=== Available data ===
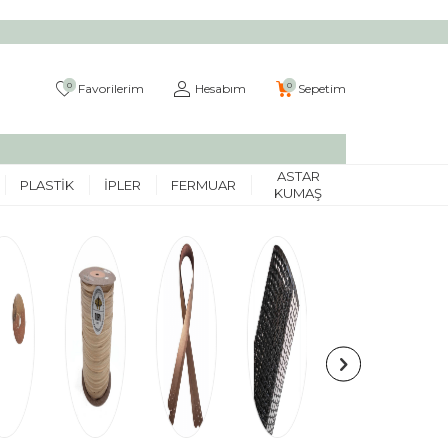
0
0
Favorilerim
Hesabım
Sepetim
ASTAR
PLASTIK
İPLER
FERMUAR
KUMAŞ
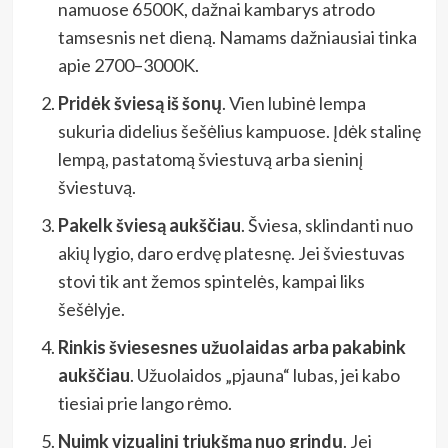
namuose 6500K, dažnai kambarys atrodo
tamsesnis net dieną. Namams dažniausiai tinka
apie 2700–3000K.
Pridėk šviesą iš šonų
. Vien lubinė lempa
sukuria didelius šešėlius kampuose. Įdėk stalinę
lempą, pastatomą šviestuvą arba sieninį
šviestuvą.
Pakelk šviesą aukščiau
. Šviesa, sklindanti nuo
akių lygio, daro erdvę platesnę. Jei šviestuvas
stovi tik ant žemos spintelės, kampai liks
šešėlyje.
Rinkis šviesesnes užuolaidas arba pakabink
aukščiau
. Užuolaidos „pjauna“ lubas, jei kabo
tiesiai prie lango rėmo.
Nuimk vizualinį triukšmą nuo grindų
. Jei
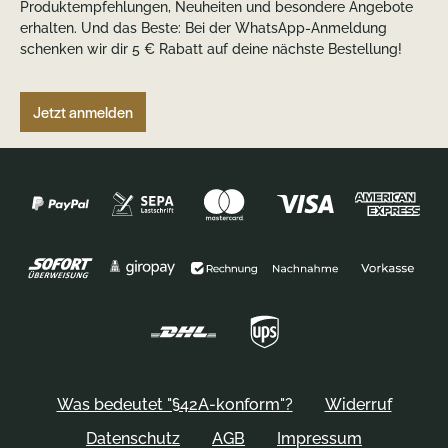
Produktempfehlungen, Neuheiten und besondere Angebote
erhalten. Und das Beste: Bei der WhatsApp-Anmeldung
schenken wir dir 5 € Rabatt auf deine nächste Bestellung!
Jetzt anmelden
Was bedeutet "§42A-konform"?
Widerruf
Datenschutz
AGB
Impressum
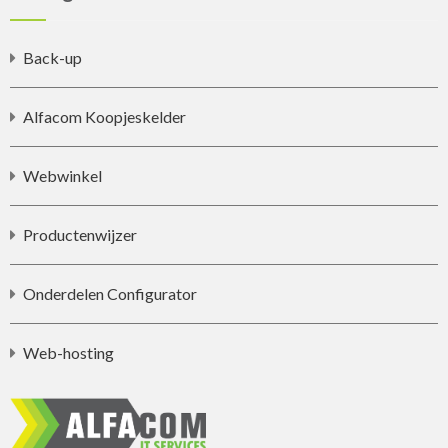
Back-up
Alfacom Koopjeskelder
Webwinkel
Productenwijzer
Onderdelen Configurator
Web-hosting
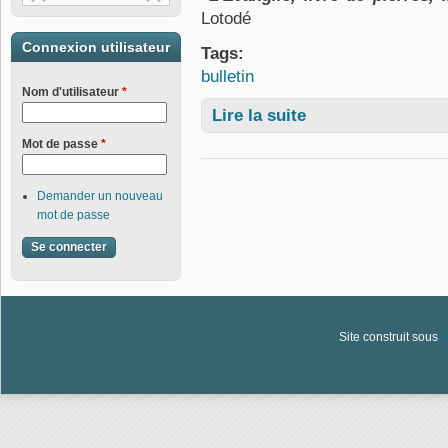
Lotodé
Connexion utilisateur
Tags:
bulletin
Nom d'utilisateur
*
Lire la suite
de Bulletin numéro 1181
Mot de passe
*
Demander un nouveau
mot de passe
Site construit sous
D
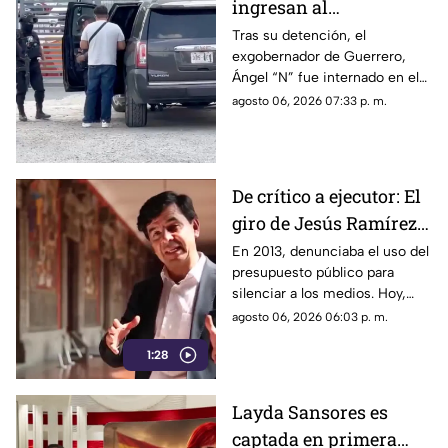
ingresan al
exgobernador Ángel
Tras su detención, el
exgobernador de Guerrero,
"N" al penal del
Ángel “N” fue internado en el
Altiplano
penal del Altiplano; esto es lo
agosto 06, 2026 07:33 p. m.
que se sabe.
De crítico a ejecutor: El
giro de Jesús Ramírez
Cuevas sobre la
En 2013, denunciaba el uso del
presupuesto público para
censura y la publicidad
silenciar a los medios. Hoy,
oficial
Jesús Ramírez Cuevas es
agosto 06, 2026 06:03 p. m.
señalado como la pieza central
1:28
de la estrategia de censura del
gobierno. ¿Qué cambió?
Layda Sansores es
captada en primera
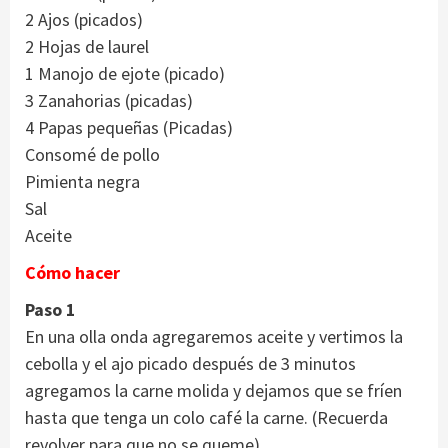
2 Ajos (picados)
2 Hojas de laurel
1 Manojo de ejote (picado)
3 Zanahorias (picadas)
4 Papas pequeñas (Picadas)
Consomé de pollo
Pimienta negra
Sal
Aceite
Cómo hacer
Paso 1
En una olla onda agregaremos aceite y vertimos la
cebolla y el ajo picado después de 3 minutos
agregamos la carne molida y dejamos que se fríen
hasta que tenga un colo café la carne. (Recuerda
revolver para que no se queme).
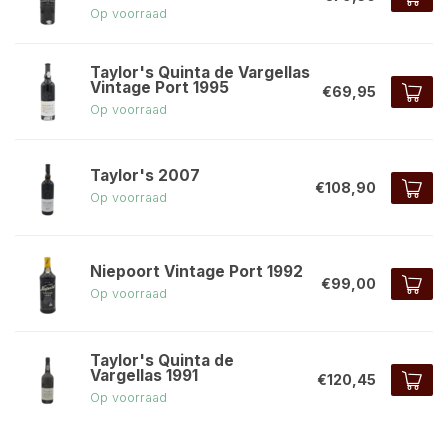
Op voorraad
Taylor's Quinta de Vargellas
Vintage Port 1995
€69,95
Op voorraad
Taylor's 2007
€108,90
Op voorraad
Niepoort Vintage Port 1992
€99,00
Op voorraad
Taylor's Quinta de
Vargellas 1991
€120,45
Op voorraad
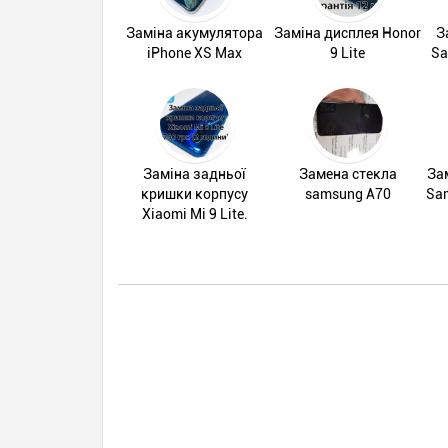
Заміна акумулятора
Заміна дисплея Honor
З
iPhone XS Max
9 Lite
Sa
Заміна задньої
Замена стеклa
За
кришки корпусу
samsung A70
Sam
Xiaomi Mi 9 Lite.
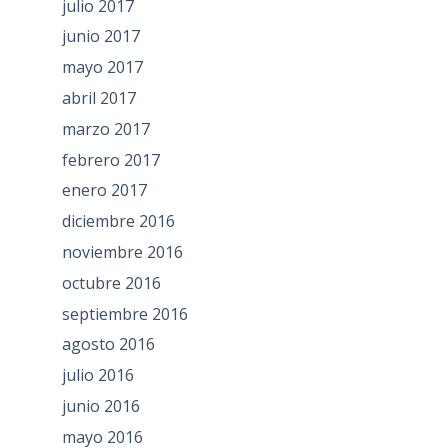
julio 2017
junio 2017
mayo 2017
abril 2017
marzo 2017
febrero 2017
enero 2017
diciembre 2016
noviembre 2016
octubre 2016
septiembre 2016
agosto 2016
julio 2016
junio 2016
mayo 2016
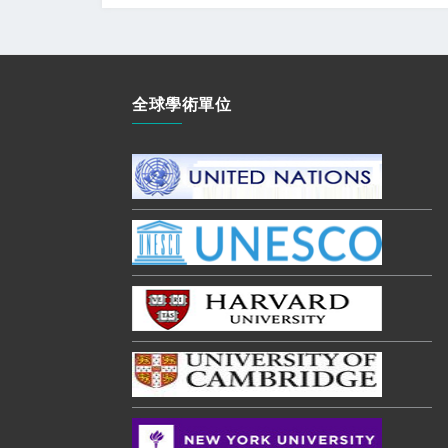
全球學術單位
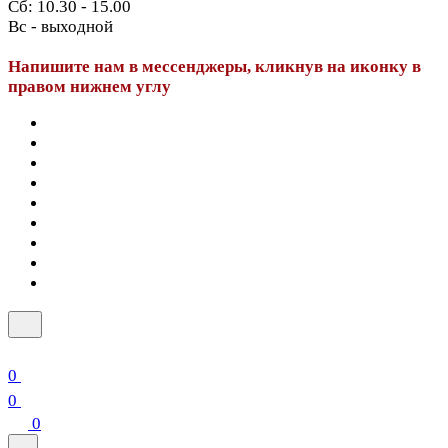
Сб: 10.30 - 15.00
Вс - выходной
Напишите нам в мессенджеры, кликнув на иконку в
правом нижнем углу
0
0
0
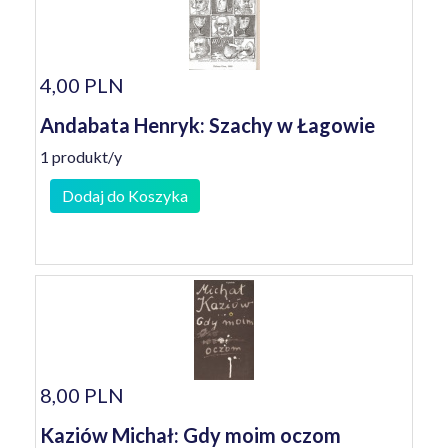
4,00 PLN
Andabata Henryk: Szachy w Łagowie
1 produkt/y
Dodaj do Koszyka
8,00 PLN
Kaziów Michał: Gdy moim oczom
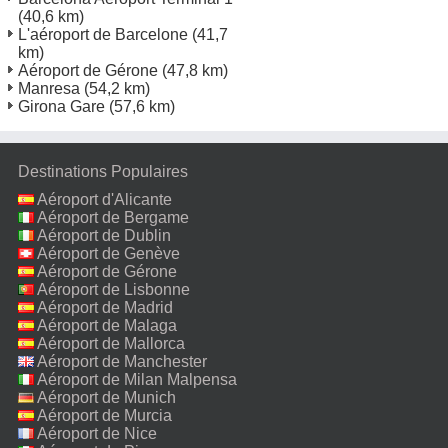
(40,6 km)
L'aéroport de Barcelone
(41,7
km)
Aéroport de Gérone
(47,8 km)
Manresa
(54,2 km)
Girona Gare
(57,6 km)
Destinations Populaires
Aéroport d'Alicante
Aéroport de Bergame
Aéroport de Dublin
Aéroport de Genève
Aéroport de Gérone
Aéroport de Lisbonne
Aéroport de Madrid
Aéroport de Malaga
Aéroport de Mallorca
Aéroport de Manchester
Aéroport de Milan Malpensa
Aéroport de Munich
Aéroport de Murcia
Aéroport de Nice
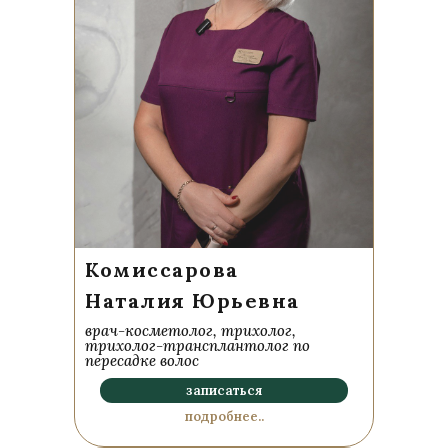
Комиссарова
Наталия Юрьевна
врач-косметолог, трихолог,
трихолог-трансплантолог по
пересадке волос
записаться
подробнее..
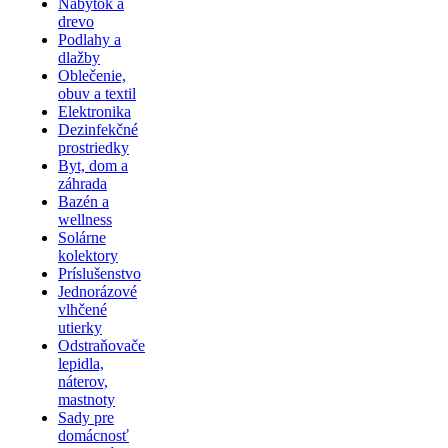
Nábytok a
drevo
Podlahy a
dlažby
Oblečenie,
obuv a textil
Elektronika
Dezinfekčné
prostriedky
Byt, dom a
záhrada
Bazén a
wellness
Solárne
kolektory
Príslušenstvo
Jednorázové
vlhčené
utierky
Odstraňovače
lepidla,
náterov,
mastnoty
Sady pre
domácnosť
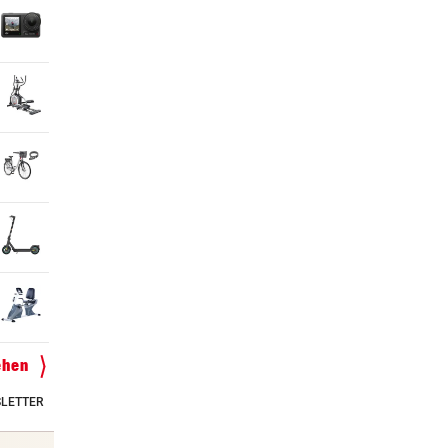
ehen
LETTER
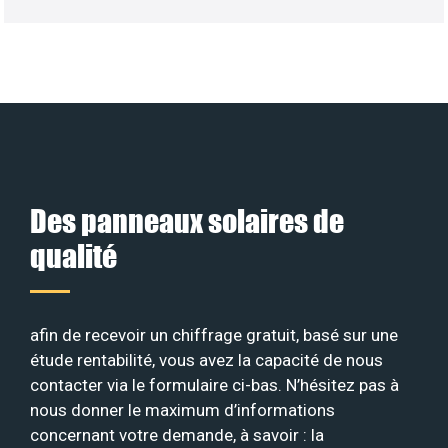
Des panneaux solaires de
qualité
afin de recevoir un chiffrage gratuit, basé sur une
étude rentabilité, vous avez la capacité de nous
contacter via le formulaire ci-bas. N’hésitez pas à
nous donner le maximum d’informations
concernant votre demande, à savoir : la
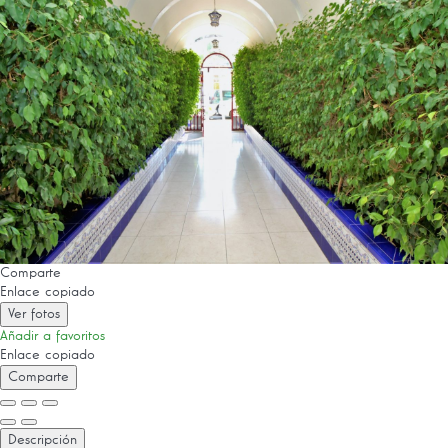
Comparte
Enlace copiado
Ver fotos
Añadir a favoritos
Enlace copiado
Comparte
Descripción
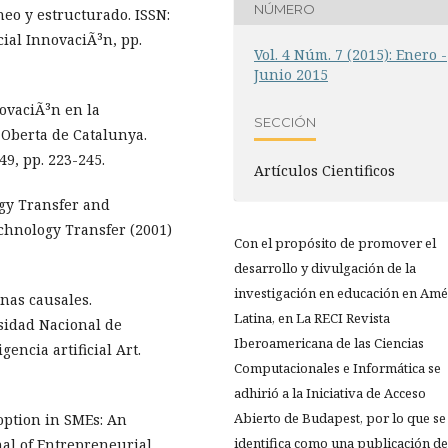
NÚMERO
eo y estructurado. ISSN:
cial InnovaciÃ³n, pp.
Vol. 4 Núm. 7 (2015): Enero -
Junio 2015
nnovaciÃ³n en la
SECCIÓN
 Oberta de Catalunya.
9, pp. 223-245.
Artículos Cientificos
ogy Transfer and
echnology Transfer (2001)
Con el propósito de promover el
desarrollo y divulgación de la
investigación en educación en Amé
anas causales.
Latina, en La RECI Revista
sidad Nacional de
Iberoamericana de las Ciencias
encia artificial Art.
Computacionales e Informática se
adhirió a la Iniciativa de Acceso
Abierto de Budapest, por lo que se
option in SMEs: An
identifica como una publicación de
nal of Entrepreneurial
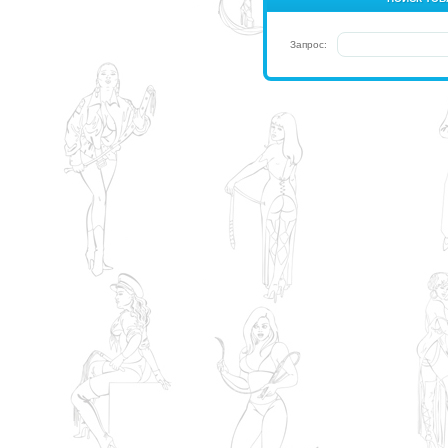
Запрос:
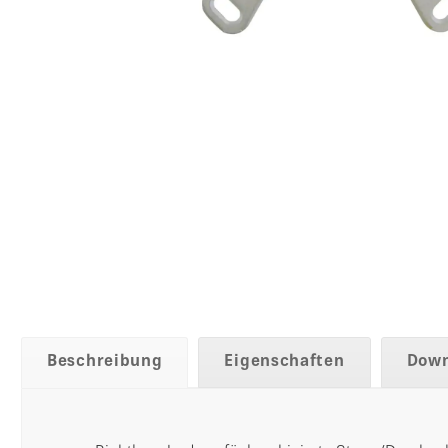
Beschreibung
Eigenschaften
Down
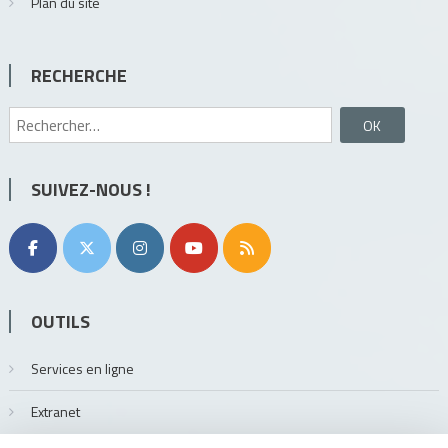
Plan du site
RECHERCHE
Rechercher :
SUIVEZ-NOUS !
OUTILS
Services en ligne
Extranet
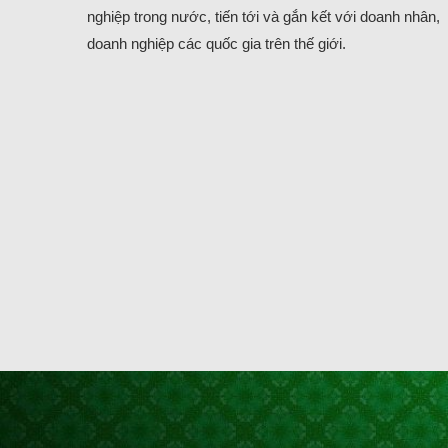
nghiệp trong nước, tiến tới và gắn kết với doanh nhân,
doanh nghiệp các quốc gia trên thế giới.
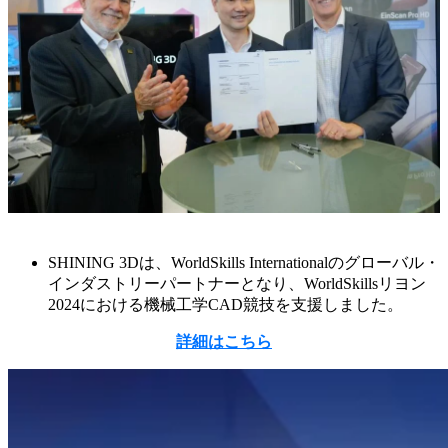
SHINING 3Dは、WorldSkills Internationalのグローバル・
インダストリーパートナーとなり、WorldSkillsリヨン
2024における機械工学CAD競技を支援しました。
詳細はこちら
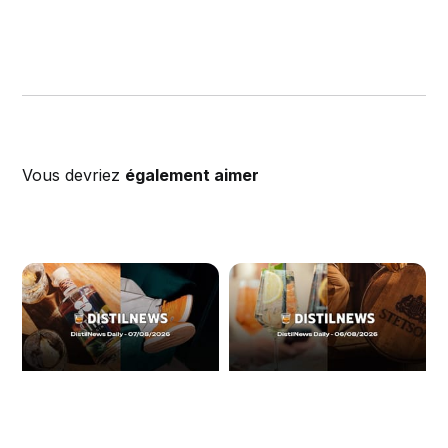
Vous devriez
également aimer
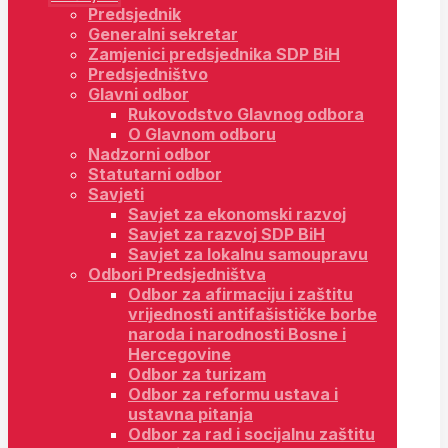
Predsjednik
Generalni sekretar
Zamjenici predsjednika SDP BiH
Predsjedništvo
Glavni odbor
Rukovodstvo Glavnog odbora
O Glavnom odboru
Nadzorni odbor
Statutarni odbor
Savjeti
Savjet za ekonomski razvoj
Savjet za razvoj SDP BiH
Savjet za lokalnu samoupravu
Odbori Predsjedništva
Odbor za afirmaciju i zaštitu
vrijednosti antifašističke borbe
naroda i narodnosti Bosne i
Hercegovine
Odbor za turizam
Odbor za reformu ustava i
ustavna pitanja
Odbor za rad i socijalnu zaštitu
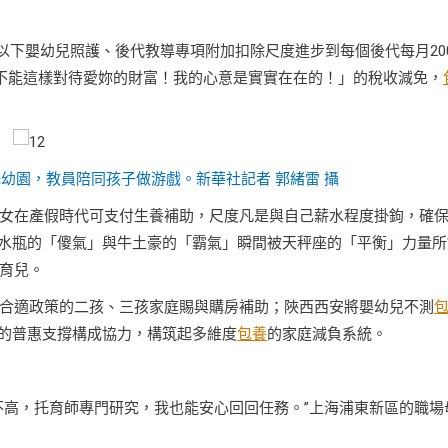
歲以下嬰幼兒照護、後代教導專項附加扣除尺度進步到每個後代每月20
不能這樣對待愛妳的財富！我的心意是實實在在的！」的稅收減免，
樹托幼園，教員陪同孩子做游戲。新華社記者 郭緒雷 攝
女在產假時代可支付生養補助，尺度凡是與自己薪水程度掛鉤，確
水瓶的「傻氣」與牛土豪的「霸氣」瞬間被天秤座的「平衡」力量所
育兒。
合適政策的二孩、三孩家庭賜與購房補助；陜西西安將嬰幼兒不測
面的普惠支撐構成協力，構筑起多維度
包養
的家庭減負系統。
不高，托育師專門研究，我也能安心回回任務。”上海浦東新區的職場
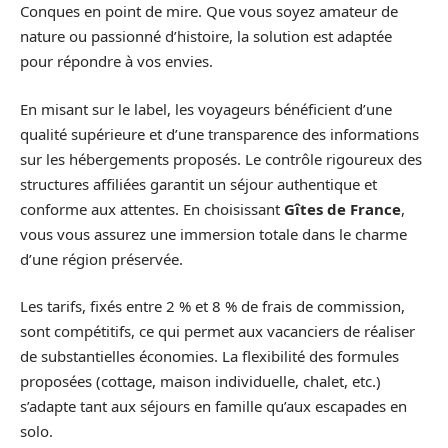
Conques en point de mire. Que vous soyez amateur de
nature ou passionné d’histoire, la solution est adaptée
pour répondre à vos envies.
En misant sur le label, les voyageurs bénéficient d’une
qualité supérieure et d’une transparence des informations
sur les hébergements proposés. Le contrôle rigoureux des
structures affiliées garantit un séjour authentique et
conforme aux attentes. En choisissant
Gîtes de France
,
vous vous assurez une immersion totale dans le charme
d’une région préservée.
Les tarifs, fixés entre 2 % et 8 % de frais de commission,
sont compétitifs, ce qui permet aux vacanciers de réaliser
de substantielles économies. La flexibilité des formules
proposées (cottage, maison individuelle, chalet, etc.)
s’adapte tant aux séjours en famille qu’aux escapades en
solo.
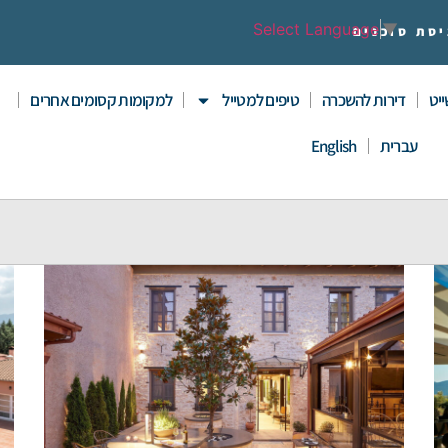
Select Language
▼
יסת סוכנים
יט
דירות להשכרה
טיפים למטייל
למקומות קסומים אחרים
עברית
English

=== Task description ===
Please state how many lines in the material above include the word "arba". Nothing but the number is wanted.

=== Problem solution ===
2